Поддернув голенища сапог, старшина шагнул в воду, чтобы обогнуть последнюю преграду, отделявшую от бухточки. Хватаясь руками за космы скользкого, пахнущего затхлой сыростью "морского гороха", он метр за метром огибал скалу. Сунулся рукой в жгучий студень медузы, застрявшей в выбоинке, выбрался на сушу и проворно юркнул в гранитную складку.

Бухточка была теперь перед ним как на ладони. Стиснутая скалами, изгибалась песчаная коса, прорезанная ниткой впадающего в море ручья. Коса полого поднималась к подножию сопок. Возле ближней из них тянулись землянки. Покатые крыши сливались с камнем, и, только приглядевшись, можно было различить их длинный ряд.

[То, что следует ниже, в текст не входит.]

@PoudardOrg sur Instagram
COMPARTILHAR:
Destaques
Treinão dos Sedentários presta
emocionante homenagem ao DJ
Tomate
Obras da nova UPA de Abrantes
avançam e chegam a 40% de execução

У крайней землянки белел ладный штабелек нарубленных дров и расхаживал часовой в долгополой шинели с автоматом за спиной.

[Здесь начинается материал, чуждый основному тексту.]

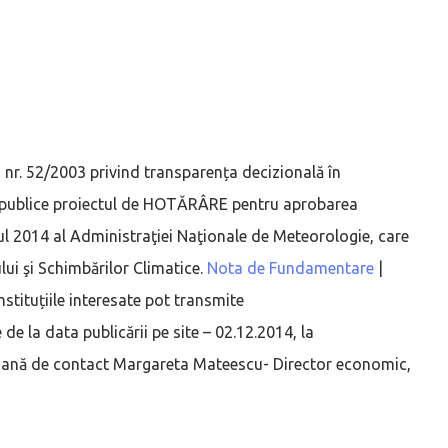
i nr. 52/2003 privind transparența decizională în
 publice proiectul de HOTĂRÂRE pentru aprobarea
 anul 2014 al Administraţiei Naţionale de Meteorologie, care
ui şi Schimbărilor Climatice.
Nota de Fundamentare
|
instituțiile interesate pot transmite
 de la data publicării pe site – 02.12.2014, la
oană de contact Margareta Mateescu- Director economic,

"Хозяйственно устроились", - зло подумал Гнеушев, наблюдая за часовым. Немцу, видно, было холодно. Он поднял воротник, сунул руки в рукава и через каждый десяток шагов пританцовывал, бил ботинком о ботинок, доходил до ручья и поворачивал обратно.

За ручьем под скалой неразборчиво темнело что-то продолговатое.

"Орудия! - догадался старшина. - Ну, конечно же. Пушки! Серьезный камуфлет вырисовывается…"

Гнеушев решил пройти поближе. Перебежать полсотни метров к квадратному валуну, за которым гранит прорезала расселина. Из нее можно будет рассмотреть как следует пушечки за ручьем.

Припадая к камням, Василий пополз вперед. Когда он уже достиг валуна и стал подниматься, сбоку метнулась тень и на плечи навалилась неожиданная тяжесть.

Рослый егерь оседлал Гнеушева, коленом уперся в поясницу и, сипло дыша в затылок, стал заламывать голову. Шею удушливо перепоясала жесткая рука. Мосластый кулак, пахнущий потом, отгибал назад подбородок. Скосив глаза, Гнеушев видел возле уха волосатые, по-звериному широкие ноздри тупого хрящеватого носа.

Немыслимым усилием старшине удалось отодвинуться от валуна. Потом, на мгновение притворившись, что уступает силе, он крутнулся и резко откинулся назад, ударив нападавшего о грань камня. Так, как это делают лоси, сбрасывая со спины волка.

Егерь глухо охнул, и рука под подбородком ослабла. Гнеушев вывернулся, коротко пнул немца в пах, выхватил финку и всадил туда, где угадывалась под шинелью ямка ключицы. Мягкий подбородок егеря странно дернулся, зрачки глаз стали бездонными и тут же, растеряв силу, увяли.

Часовой в долгополой шинели оцепенело смотрел на молчаливую схватку у валуна. Рука его рвала с плеча автомат, но ремень зацепился за погон, и это спасло Гнеушева. Он успел юркнуть в расселину раньше, чем раздался всполошный крик часового.

- Аларм!.. Аларм!..

По камню, рядом с головой рассыпался автоматный высев, осколки гранита по-осиному остро кусанули щеку.

Гнеушев бежал, пригибаясь за валунами. Теперь его могли выручить только ноги. Спасительная щель забирала вправо, становилась шире и глубже. Ее отвесные стены надежно защищали разведчика. Стрельба сзади отставала, и топота нагоняющих ног тоже не было слышно.